Неразбериха и сумятица перемежались днями, а то и неделями такой тишины, будто и не происходило никакой революции. Покупательницы примеряли ночные чепчики с кружевами, выбирали перышки для шляпок, пуговицы для жакетов тщательно и капризно. Месье Оливье ездил, как и до переворота, к семье на дачу в конце недели и раздражался, что поезда из-за беспорядков опаздывают. Только эту неприятность и доставил ему переворот.

Осенью в Москве стало беспокойнее. Ночи не проходило без стрельбы. Многие магазины и лавки совсем позакрывались. Месье Оливье объявил мастерицам, что с рождества вынужден прекратить торговлю, и всех рассчитал. Только Анисью и Феклу попросил еще послужить у него, продать оставшийся товар.

В ноябре в городе загрохотали бои, страшно было нос высунуть на улицу. Пушки били по Кремлю. Побоялись Анисья с Феклой возвращаться из магазина домой и всю ночь просидели в пассаже под своим прилавком. А когда на другой день к вечеру выбрались, голодные, перепуганные, на Неглинную и помчались в мастерскую, то там уже не было ни мадам Авроры, ни ее мамаши, ни кухарки. Кинулась Анисья в Маклаковский дом к месье Оливье, но всю его семью и его самого как ветром сдуло. Француз сбежал.

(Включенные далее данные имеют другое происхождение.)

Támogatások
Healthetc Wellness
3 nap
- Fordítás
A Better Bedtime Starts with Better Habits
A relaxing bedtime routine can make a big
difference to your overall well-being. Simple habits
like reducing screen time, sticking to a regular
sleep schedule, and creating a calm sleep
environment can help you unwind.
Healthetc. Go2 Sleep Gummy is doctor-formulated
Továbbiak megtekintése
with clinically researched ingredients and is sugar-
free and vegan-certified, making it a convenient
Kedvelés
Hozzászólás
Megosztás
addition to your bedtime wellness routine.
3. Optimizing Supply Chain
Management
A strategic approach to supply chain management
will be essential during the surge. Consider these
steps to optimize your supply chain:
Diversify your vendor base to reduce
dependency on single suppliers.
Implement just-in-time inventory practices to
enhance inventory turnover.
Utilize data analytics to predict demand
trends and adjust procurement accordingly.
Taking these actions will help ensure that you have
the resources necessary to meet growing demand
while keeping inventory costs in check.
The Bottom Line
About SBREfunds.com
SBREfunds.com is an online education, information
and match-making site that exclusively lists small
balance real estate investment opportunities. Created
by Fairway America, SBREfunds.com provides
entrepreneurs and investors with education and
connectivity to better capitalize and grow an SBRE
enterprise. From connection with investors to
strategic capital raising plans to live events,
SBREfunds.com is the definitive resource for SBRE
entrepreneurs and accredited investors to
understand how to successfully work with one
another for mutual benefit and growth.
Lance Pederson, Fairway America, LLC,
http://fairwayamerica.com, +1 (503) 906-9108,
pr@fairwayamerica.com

Подружки перетащили из его квартиры в свою все съестное, что там нашли, и одежду, что висела забытая в шкафах, иные вещи — перины, одеяла, и пока шла стрельба еще долгих три дня, они не выходили наружу, заперлись на все замки, приволокли к двери тяжеленный сундук и все посланное им богом имущество разделили честно между собой, не сомневаясь, что кухарка, удирая, тоже много чего прихватила.

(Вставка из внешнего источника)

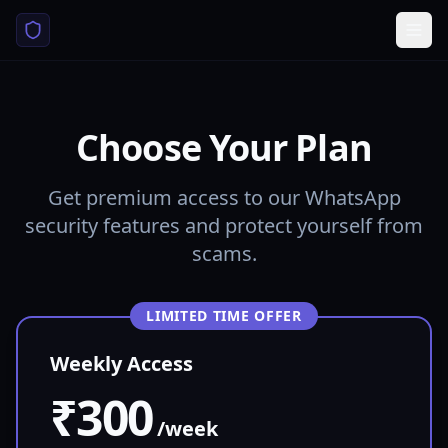
Choose Your Plan
Get premium access to our WhatsApp
security features and protect yourself from
scams.
LIMITED TIME OFFER
Weekly Access
₹300
/week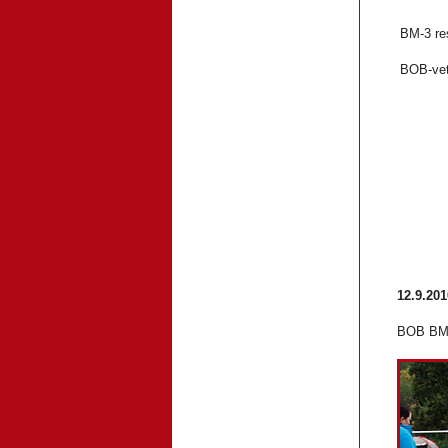
BM-3 re
BOB-v
12.9.20
BOB BM-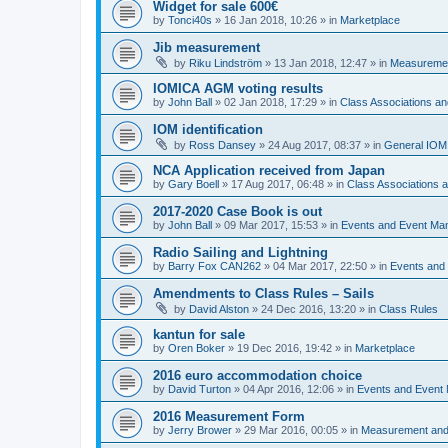
Widget for sale 600€
by
Tonci40s
»
16 Jan 2018, 10:26
» in
Marketplace
Jib measurement
by
Riku Lindström
»
13 Jan 2018, 12:47
» in
Measuremen
IOMICA AGM voting results
by
John Ball
»
02 Jan 2018, 17:29
» in
Class Associations a
IOM identification
by
Ross Dansey
»
24 Aug 2017, 08:37
» in
General IOM
NCA Application received from Japan
by
Gary Boell
»
17 Aug 2017, 06:48
» in
Class Associations
2017-2020 Case Book is out
by
John Ball
»
09 Mar 2017, 15:53
» in
Events and Event Ma
Radio Sailing and Lightning
by
Barry Fox CAN262
»
04 Mar 2017, 22:50
» in
Events and
Amendments to Class Rules – Sails
by
David Alston
»
24 Dec 2016, 13:20
» in
Class Rules
kantun for sale
by
Oren Boker
»
19 Dec 2016, 19:42
» in
Marketplace
2016 euro accommodation choice
by
David Turton
»
04 Apr 2016, 12:06
» in
Events and Event
2016 Measurement Form
by
Jerry Brower
»
29 Mar 2016, 00:05
» in
Measurement and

Стрельба закончилась, власть взяли Советы. Над дворовой аркой развевался красный флаг. Украшенный флагами, проехал по бульвару трамвай, из него высовывались рабочие и солдаты с ружьями, в шапках с красными ленточками и орали во всю силу: «Революция победила!»

На площади у бульвара собрался народ на митинг. Горластый парень в кожаной тужурке стоял на ящиках и, размахивая резко рукой, кричал, что в феврале была не наша революция, а буржуйская, а вот теперь свершилась настоящая, рабоче-крестьянская, чтобы все пролетарии и вообще угнетенные люди получили свободу и имели право жить хорошо.

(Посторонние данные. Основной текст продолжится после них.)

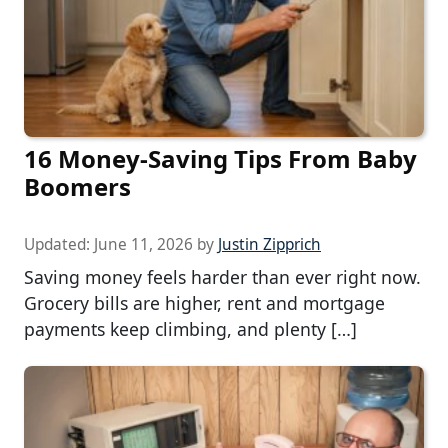
16 Money-Saving Tips From Baby
Boomers
Updated:
June 11, 2026
by
Justin Zipprich
Saving money feels harder than ever right now.
Grocery bills are higher, rent and mortgage
payments keep climbing, and plenty […]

Представитель советской власти по Маклаковскому дому и всему двору, слесарь Кусков, привел в квартиру солдатскую вдову Голошубову с двумя маленькими ребятишками и указал на нее Анисье и Фекле:

— Вот вам новая соседка. Покажите ей, какую тут комнату свободную занять.

— Мы тоже заняли, — призналась Фекла, пугаясь, что суровый слесарь закричит: «Как вы посмели без позволения!»

А он добродушно согласился:

— Правильно. Надо же и вам где-то обитаться. — И, вынув из широкого кармана тужурки сложенную пополам тетрадку, приказал: — Называйте фамилии. Запишу жильцов, какие в вашей квартире есть на сей день. Чужих, кто самовольно полезет, не впускайте.